Lejilex Goes on the Offensive Against the SEC, with a Challenge to the SEC's Authority to Regulate

Lejilex, founded in 2023 by Mike Wawszczak and Eli McNutt in Fort Worth, Texas, intends to launch a digital asset trading platform to be known as Legit.Exchange. It wants to enable non-custodial peer-to-peer trading of digital assets through the use of "smart contracts." But its platform launch is on hold, due—according to a complaint filed on February 21—to a "genuine threat" of SEC enforcement against it, if it proceeds with its planned exchange launch. Rather than waiting for that enforcement action, Lejilex has chosen to go on the offensive. With the assistance of lobbying group Crypto Freedom Alliance of Texas (CFAT), Lejilex has filed suit against the SEC in the Northern District of Texas. Complaint, Lejilex v. SEC et al., No. 4:24-cv-00168-O (N.D. Tex. filed Feb. 21, 2024).

The suit's core argument is that the SEC's enforcement power does not extend to digital assets. The Securities Act and the Exchange Act authorize the SEC to regulate transactions involving "securities," a term with a lengthy and technical definition. See 15 U.S.C. §77b(a)(1);15 U.S.C. §78c(a)(10) (similar). That definition, as Lejilex points out, does not encompass everything that might be considered an "investment" or traded between investors on markets. Lejilex argues, with reference to SEC v. W.J. Howey Co., 328 U.S. 293 (1946), that an "investment contract" under the meaning of the Securities Act and Exchange Act encompasses only a transaction that contemplates some form of common enterprise, with ongoing obligations on the part of the issuer or seller toward the buyer, not present in most blockchain-based tokens. Lejilex Compl. ¶¶ 21-26. Because of this, according to Lejilex, digital assets of the kind Lejilex envisions being traded on its proposed exchange are not "investment contracts," nor do they fall under any other prong of the definition of "security," and are therefore not within the SEC's statutory authority.
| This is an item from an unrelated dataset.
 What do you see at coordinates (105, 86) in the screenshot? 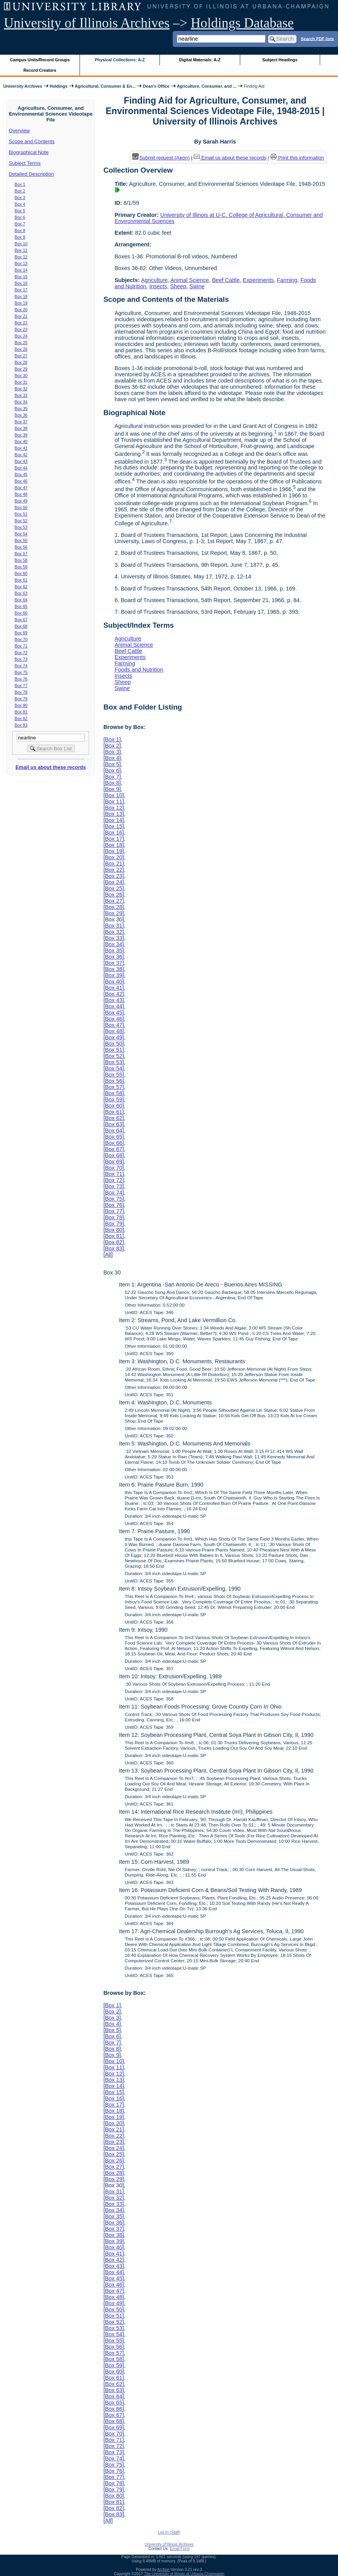 I see `Agricultural, Consumer & En...` at bounding box center [105, 86].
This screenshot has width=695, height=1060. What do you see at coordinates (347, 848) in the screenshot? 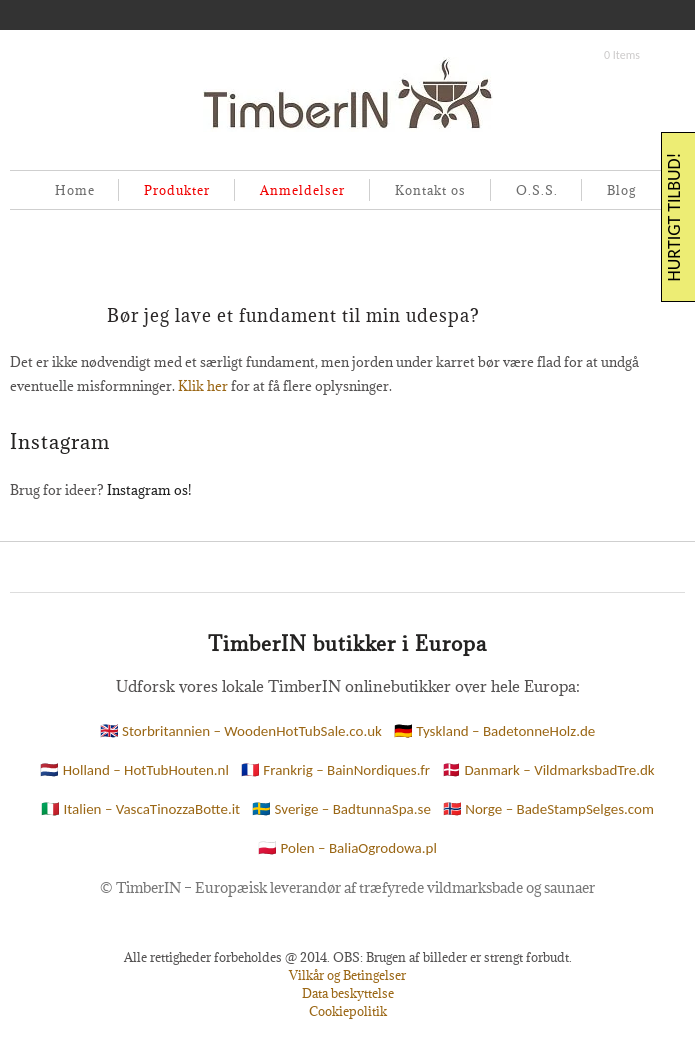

Nevertheless, the SEC has undertaken multiple enforcement actions against digital asset trading platforms, most notably Coinbase and Binance. In those enforcement actions, the SEC has claimed that many of the digital assets that Lejilex wishes to allow to be traded on its platform constitute "securities" and fall within its regulatory authority. See Complaint, SEC v. Coinbase, Inc., No. 1:23-cv-04738 (S.D.N.Y. filed June 6, 2023); Complaint, SEC v. Binance Holdings Ltd., No. 1:23-cv-01599 (D.D.C. filed June 5, 2023). That leaves Lejilex—like many current or aspiring digital asset trading platforms—with a dilemma: it cannot facilitate trading of these digital assets without running the risk that the SEC could bring a potentially business-ending enforcement suit against Lejilex for failure to register as a securities exchange, broker, or clearing agency. But neither can it register, because the SEC has not promulgated any regulation governing the registration of digital asset platforms, or clearly laying out what such platforms must do to comply with securities laws. Indeed, the SEC recently denied Coinbase's petition for such rulemaking. See Letter from Vanessa Countryman, Secretary, SEC (Dec. 15, 2023), http://tinyurl.com/4ezj2wa2; see also Gary Gensler, SEC Chair, Statement on the Denial of a Rulemaking Petition Submitted on Behalf of Coinbase Global, Inc. (Dec. 15, 2023), http://tinyurl.com/3w7z9xfp.

Lejilex asks the court to resolve its dilemma, bringing suit under the Declaratory Judgment Act, 28 U.S.C. §#2201. Lejilex seeks "to determine whether it will be able to conduct its business without risking the severe penalties that the SEC is currently seeking against Coinbase and others," and so requests a declaration that "secondary-market sales of digital assets . . . are not sales of securities as defined by the Exchange Act of 1934 and the Securities Act of 1933." Lejilex Compl. ¶¶ 91, 94.

Bringing suit in advance of any enforcement action is a novel and creative approach to securing regulatory certainty for Lejilex's business. And bringing that suit in the Northern District of Texas, which may be more inclined to skepticism about the SEC's claims to regulatory authority than the Southern District of New York or District of D.C. (where Coinbase and Binance are pursing many of the same arguments), raising the likelihood of a circuit split on these timely issues. We look forward to seeing the results of Lejilex's quest for regulatory certainty.